Paul LePage will become governor soon, and Stephen Bowen from the Maine Heritage Foundation is urging him, and us, to press for changes to Maine’s welfare program. But before we sign on to the Wisconsin model that Mr. Bowen recommends in his BDN column of Dec. 7, let’s look more closely.

First, let’s clear up some confusion about Maine’s current program. According to recent figures provided by the federal government, approximately 38,000 individuals, most of them children, receive cash assistance from Maine’s Temporary Assistance to Needy Families (TANF) program each month. This is a far cry from the 400,000 people that Mr. Bowen mentions in his column. If we include people claiming food subsidies, health insurance and child care vouchers in Wisconsin, we’d find a much larger number of people receive “welfare” there, too.

As Mr. Bowen notes, Wisconsin was very successful in moving mothers off cash assistance in the 1990s. While the majority of mothers leaving TANF did move into work, they did so in the context of a very strong economy.

Contrary to Mr. Bowen’s column, which implies that the drop in Wisconsin’s poverty rate was a result of the state’s new TANF program, studies of families leaving cash assistance showed that most of them experienced a net loss of income when they left the program. So the decline in the state’s poverty rate must have happened in spite of, not because of, the effects of the Wisconsin program on family income.

Furthermore, Wisconsin’s caseload decline was achieved at great expense. In the 1990s, Wisconsin had access to additional federal funds above its TANF grant. Gov. Tommy Thompson used federal and state funds to increase monthly benefit levels, to offer new supports, and to expand the state’s capacity to create and supervise the community service jobs that Mr. Bowen mentions. Participants had to work more hours, but they also had access to more child care, and — unlike most states — they were given the money the state collects from parents who’d left the family.

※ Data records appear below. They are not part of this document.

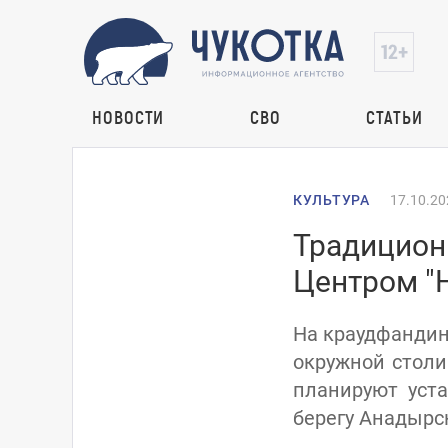
НОВОСТИ
СВО
СТАТЬИ
КУЛЬТУРА
17.10.20
Традицион
Центром "
На краудфандинг
окружной столи
планируют уст
берегу Анадырск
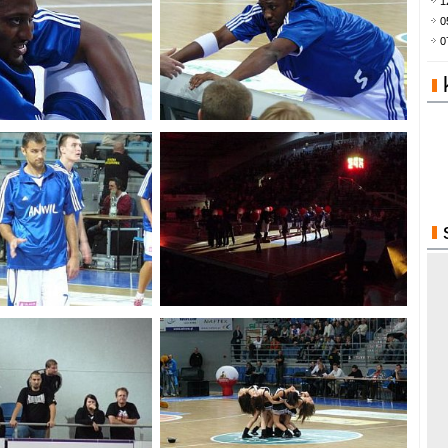
1
0
0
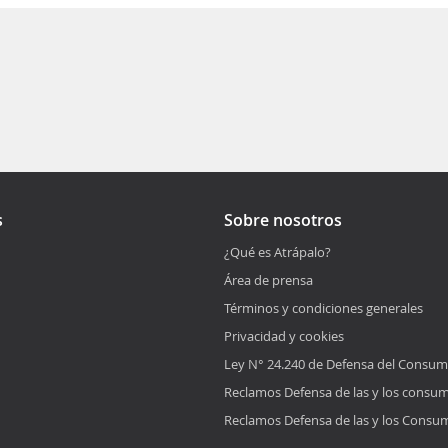
s
Sobre nosotros
¿Qué es Atrápalo?
Área de prensa
Términos y condiciones generales
Privacidad y cookies
Ley N° 24.240 de Defensa del Consum
Reclamos Defensa de las y los consu
Reclamos Defensa de las y los Consu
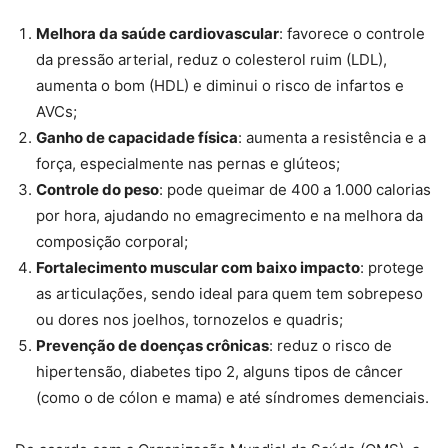
Melhora da saúde cardiovascular
: favorece o controle
da pressão arterial, reduz o colesterol ruim (LDL),
aumenta o bom (HDL) e diminui o risco de infartos e
AVCs;
Ganho de capacidade física
: aumenta a resistência e a
força, especialmente nas pernas e glúteos;
Controle do peso
: pode queimar de 400 a 1.000 calorias
por hora, ajudando no emagrecimento e na melhora da
composição corporal;
Fortalecimento muscular com baixo impacto
: protege
as articulações, sendo ideal para quem tem sobrepeso
ou dores nos joelhos, tornozelos e quadris;
Prevenção de doenças crônicas
: reduz o risco de
hipertensão, diabetes tipo 2, alguns tipos de câncer
(como o de cólon e mama) e até síndromes demenciais.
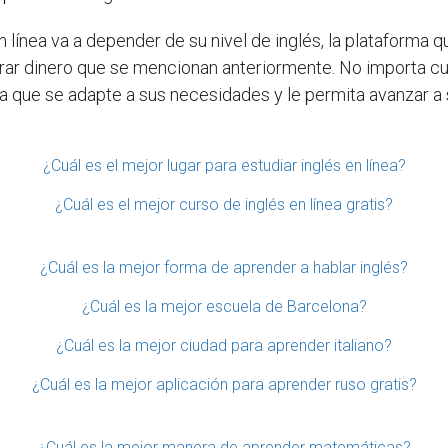
n línea va a depender de su nivel de inglés, la plataforma qu
ar dinero que se mencionan anteriormente. No importa cuá
a que se adapte a sus necesidades y le permita avanzar a 
¿Cuál es el mejor lugar para estudiar inglés en línea?
¿Cuál es el mejor curso de inglés en línea gratis?
¿Cuál es la mejor forma de aprender a hablar inglés?
¿Cuál es la mejor escuela de Barcelona?
¿Cuál es la mejor ciudad para aprender italiano?
¿Cuál es la mejor aplicación para aprender ruso gratis?
¿Cuál es la mejor manera de aprender matemáticas?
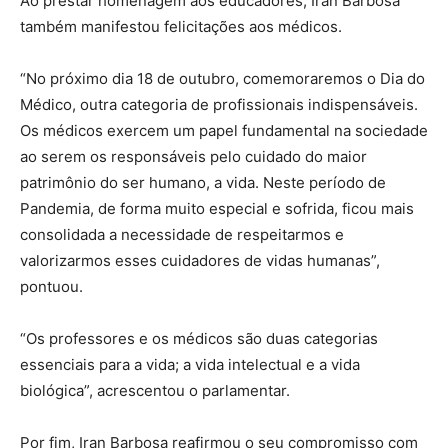
Ao prestar homenagem aos educadores, Iran Barbosa
também manifestou felicitações aos médicos.
“No próximo dia 18 de outubro, comemoraremos o Dia do
Médico, outra categoria de profissionais indispensáveis.
Os médicos exercem um papel fundamental na sociedade
ao serem os responsáveis pelo cuidado do maior
patrimônio do ser humano, a vida. Neste período de
Pandemia, de forma muito especial e sofrida, ficou mais
consolidada a necessidade de respeitarmos e
valorizarmos esses cuidadores de vidas humanas”,
pontuou.
“Os professores e os médicos são duas categorias
essenciais para a vida; a vida intelectual e a vida
biológica”, acrescentou o parlamentar.
Por fim, Iran Barbosa reafirmou o seu compromisso com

Even with the growing demand for low-skilled workers during the 1990s, Wisconsin’s governor recognized that parents leaving assistance would need additional support to supplement the low wages they could earn. In 1998, Gov. Thompson launched Badger Care, a highly subsidized health insurance program for mothers and children to supplement Medicaid, and he committed additional state resources to expand and subsidize child care for the children of working parents. He also used welfare money to pay for a refundable Earned Income Tax Credit.

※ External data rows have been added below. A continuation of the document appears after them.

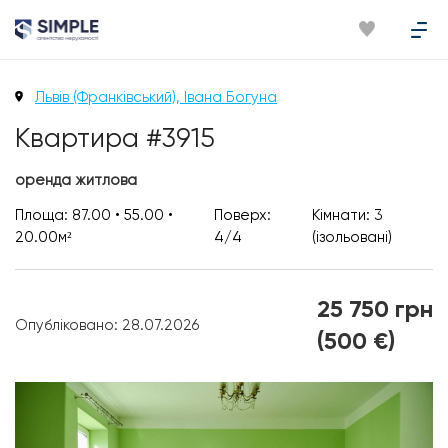
Львів (Франківський), Івана Богуна
Квартира #3915
оренда житлова
Площа: 87.00 • 55.00 •
Поверх:
Кімнати: 3
20.00м²
4/4
(ізольовані)
25 750 грн
Опубліковано: 28.07.2026
(500 €)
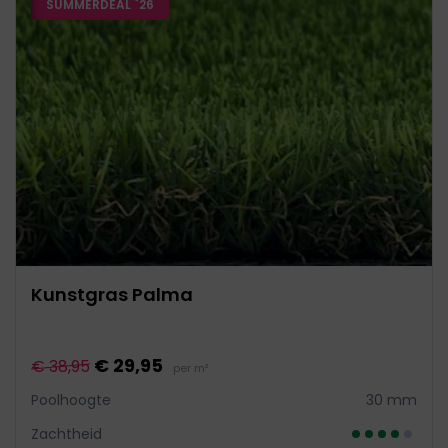
SUMMERDEAL `26
Kunstgras Palma
€ 29,95
€ 38,95
per m²
Poolhoogte
30 mm
Zachtheid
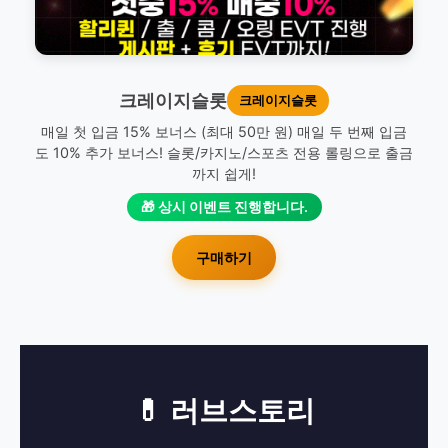
크레이지슬롯
크레이지슬롯
매일 첫 입금 15% 보너스 (최대 50만 원) 매일 두 번째 입금
도 10% 추가 보너스! 슬롯/카지노/스포츠 전용 롤링으로 출금
까지 쉽게!
🎁 상시 이벤트 진행합니다.
구매하기
💊 러브스토리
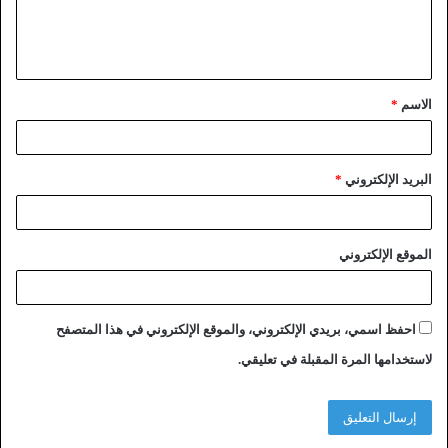
الاسم
*
البريد الإلكتروني
*
الموقع الإلكتروني
احفظ اسمي، بريدي الإلكتروني، والموقع الإلكتروني في هذا المتصفح
لاستخدامها المرة المقبلة في تعليقي.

In addition to changing program rules, Wisconsin changed how it contracted with local agencies and even replaced some county agencies with community organizations and for-profit firms. In the long run, these switches, presented as measures to increase efficiency, created new administrative challenges that dogged successive governors from both parties.

Initially the administration allowed local agencies to keep unspent funds at the same time that it authorized them to decide whose situation warranted government assistance and whose didn’t. This meant that declines in the caseload were translated into agency profits, triggering an outcry among politicians and citizens. But even after the state tied agency bonuses to a more diverse array of performance standards, Wisconsin Legislative Audit Bureau reports of misspending and troublesome inconsistencies across agencies continued to plague the governor’s office. In 2002, legal advocates called upon the Federal Office of Civil Rights to ensure that the state would take measures needed to protect disabled participants from being assigned activities they couldn’t complete.

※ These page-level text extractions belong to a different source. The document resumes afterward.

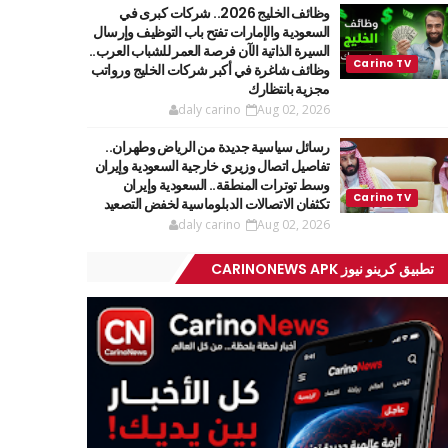
وظائف الخليج 2026.. شركات كبرى في
السعودية والإمارات تفتح باب التوظيف وإرسال
السيرة الذاتية الآن فرصة العمر للشباب العرب..
وظائف شاغرة في أكبر شركات الخليج ورواتب
مجزية بانتظارك
daly carino
Aug 02, 2026
رسائل سياسية جديدة من الرياض وطهران..
تفاصيل اتصال وزيري خارجية السعودية وإيران
وسط توترات المنطقة.. السعودية وإيران
تكثفان الاتصالات الدبلوماسية لخفض التصعيد
daly carino
Aug 02, 2026
تطبيق كرينو نيوز CARINONEWS APK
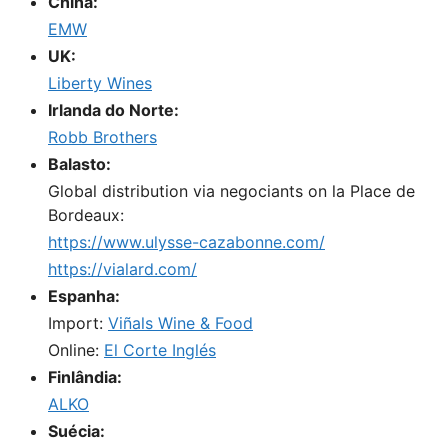
China:
EMW
UK:
Liberty Wines
Irlanda do Norte:
Robb Brothers
Balasto:
Global distribution via negociants on la Place de
Bordeaux:
https://www.ulysse-cazabonne.com/
https://vialard.com/
Espanha:
Import:
Viñals Wine & Food
Online:
El Corte Inglés
Finlândia:
ALKO
Suécia:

In light of this information, we might question adopting the Wisconsin program. It is an expensive and risky proposition. Under the current economic conditions, Maine will have to expand its capacity to create and supervise community service work until there is more demand for low-skilled labor or push people off of assis-tance before they can secure employment.

And, even after the economy improves, Maine will have to pay for more support services, including child care, so program participants and families engaged in low-wage employment can make ends meet.

Victoria Mayer is an assistant professor of sociology at Colby College. Before moving to Maine, she studied the Wisconsin welfare reform program for seven years while working for the Institute for Research on Poverty, which is sponsored by the U.S. Department of Health and Human Services.